──────── Stored data ────────

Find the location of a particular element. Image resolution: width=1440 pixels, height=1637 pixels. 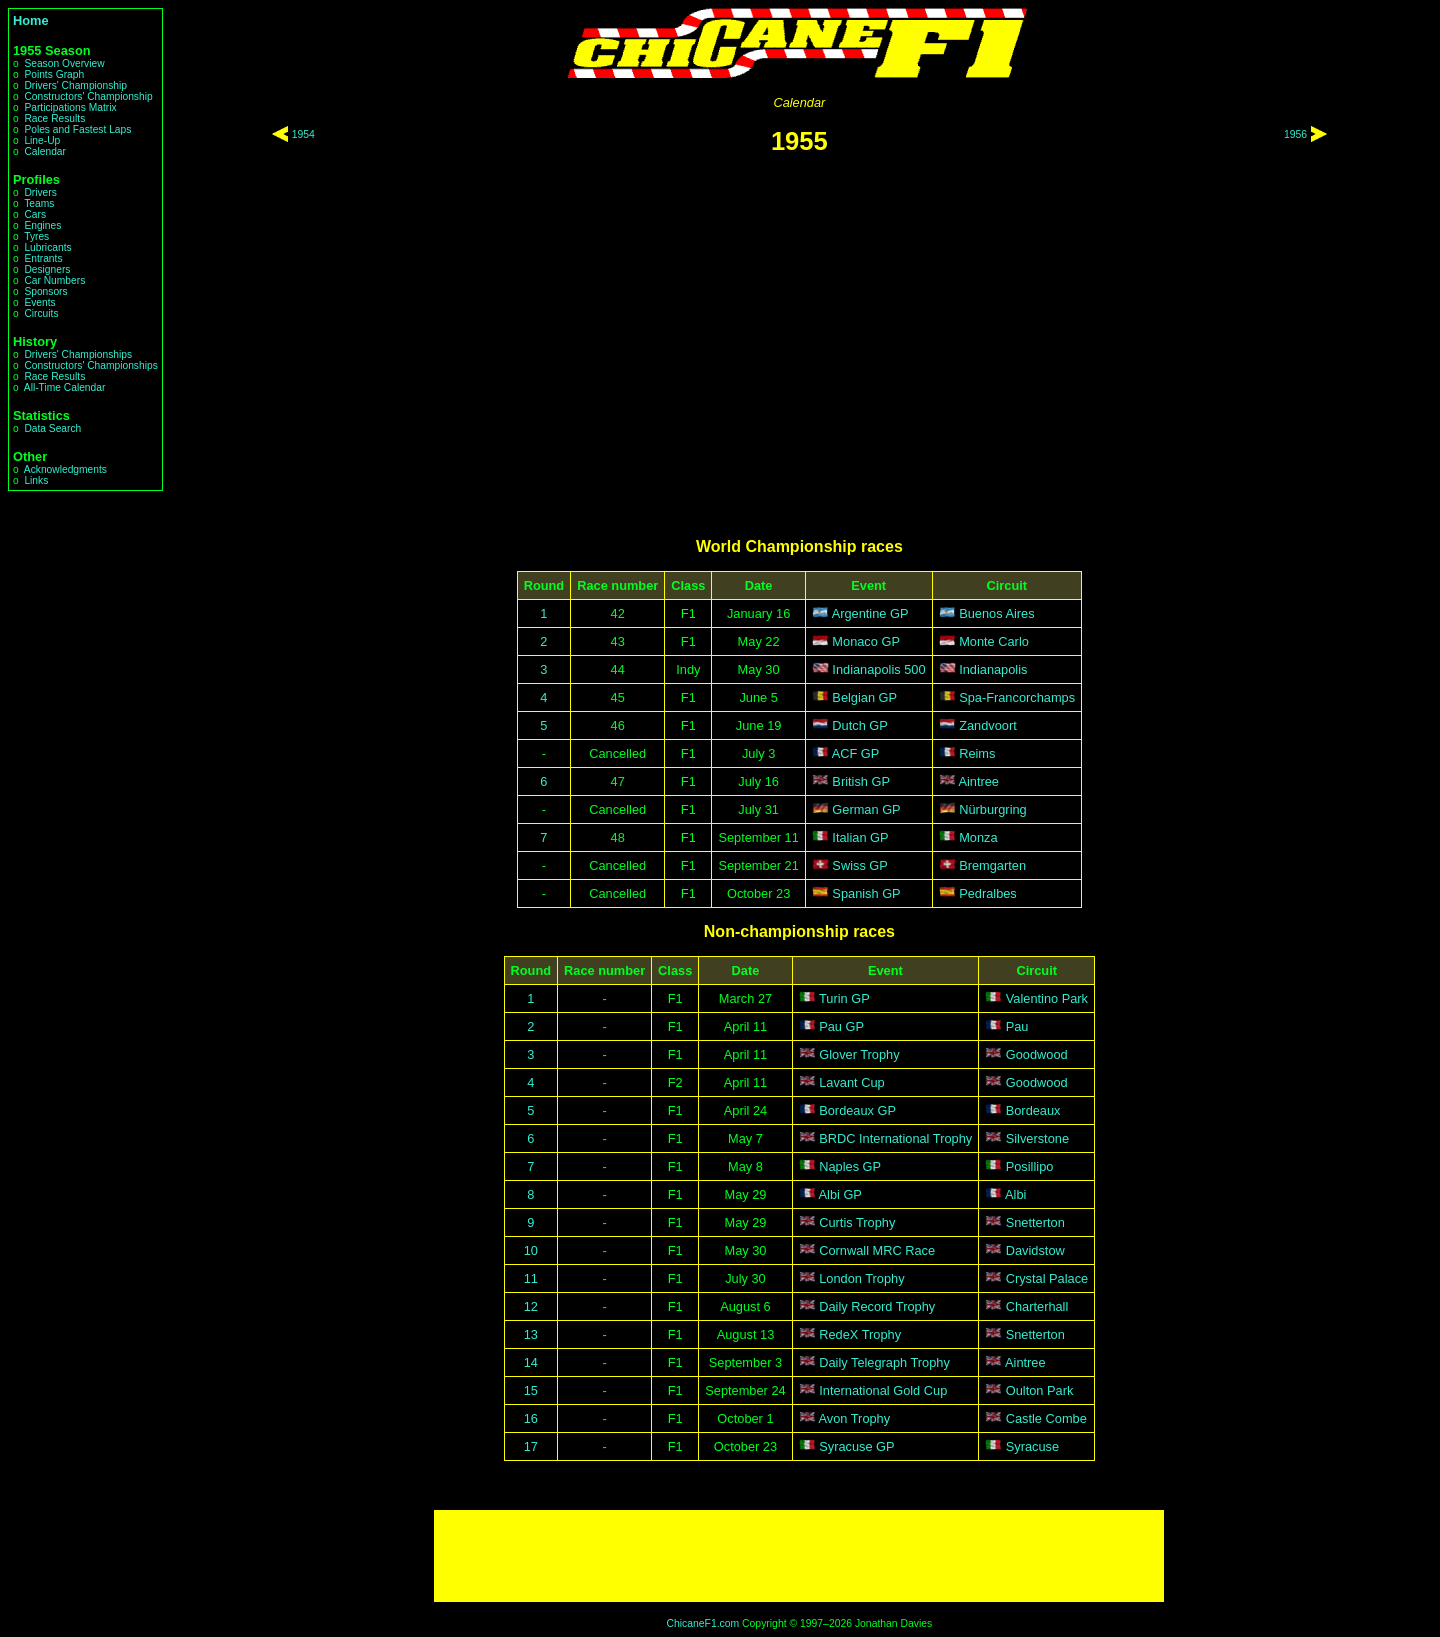

Drivers' Championships is located at coordinates (78, 354).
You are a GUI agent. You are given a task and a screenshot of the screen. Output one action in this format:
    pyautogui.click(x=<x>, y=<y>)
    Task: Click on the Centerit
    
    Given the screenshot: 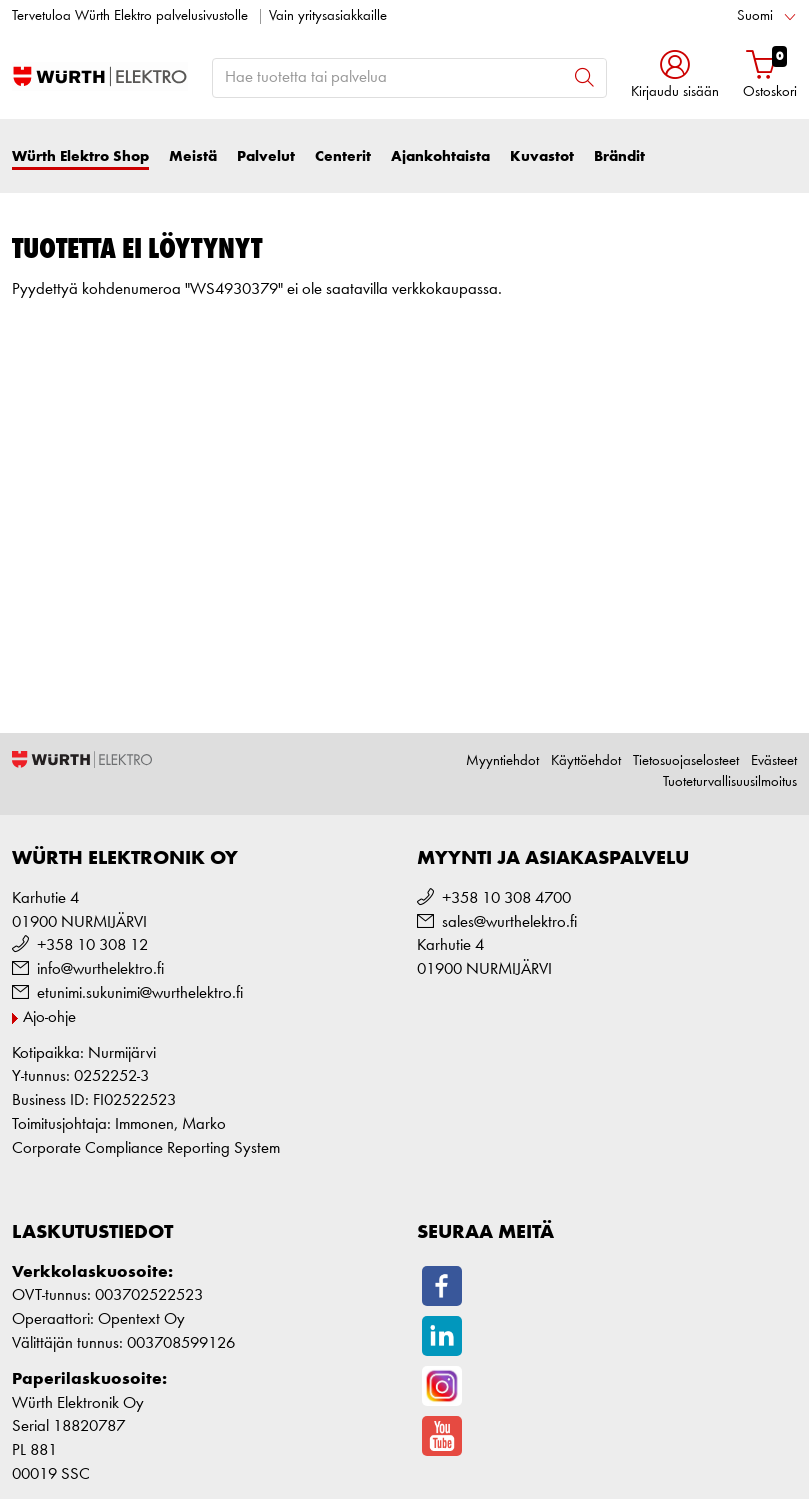 What is the action you would take?
    pyautogui.click(x=343, y=156)
    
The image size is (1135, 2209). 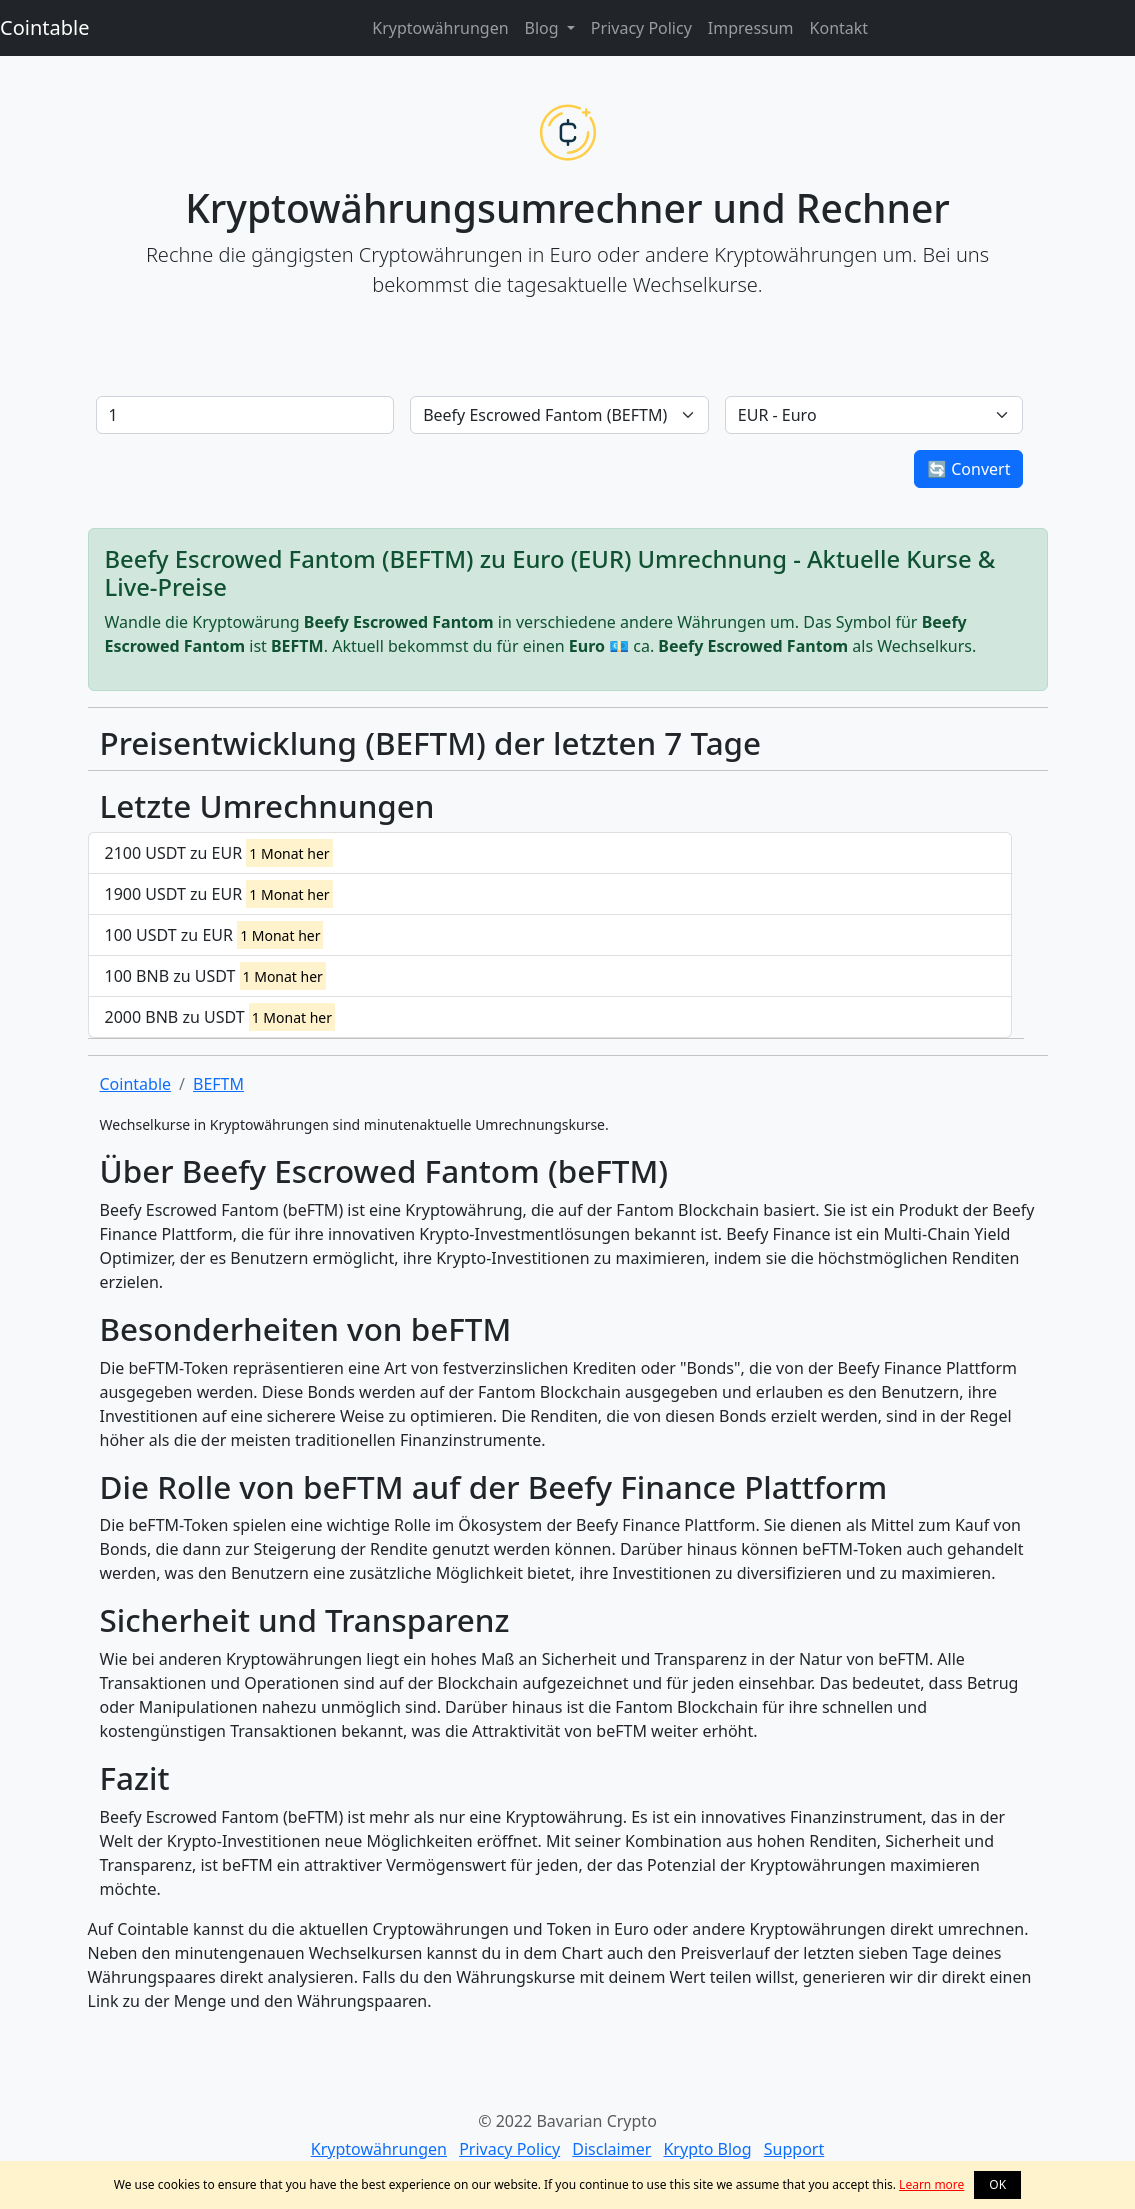 What do you see at coordinates (544, 28) in the screenshot?
I see `Blog [button]` at bounding box center [544, 28].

────────

» Assignment
Restate word for word every line from the top of the entries above to the line with "Task: Click on the Centerit", inclusive, and skip any pictures.

» Response area
Find the location of a particular element. Image resolution: width=1440 pixels, height=1637 pixels. 

Drivers' Championships is located at coordinates (78, 354).
You are a GUI agent. You are given a task and a screenshot of the screen. Output one action in this format:
    pyautogui.click(x=<x>, y=<y>)
    Task: Click on the Centerit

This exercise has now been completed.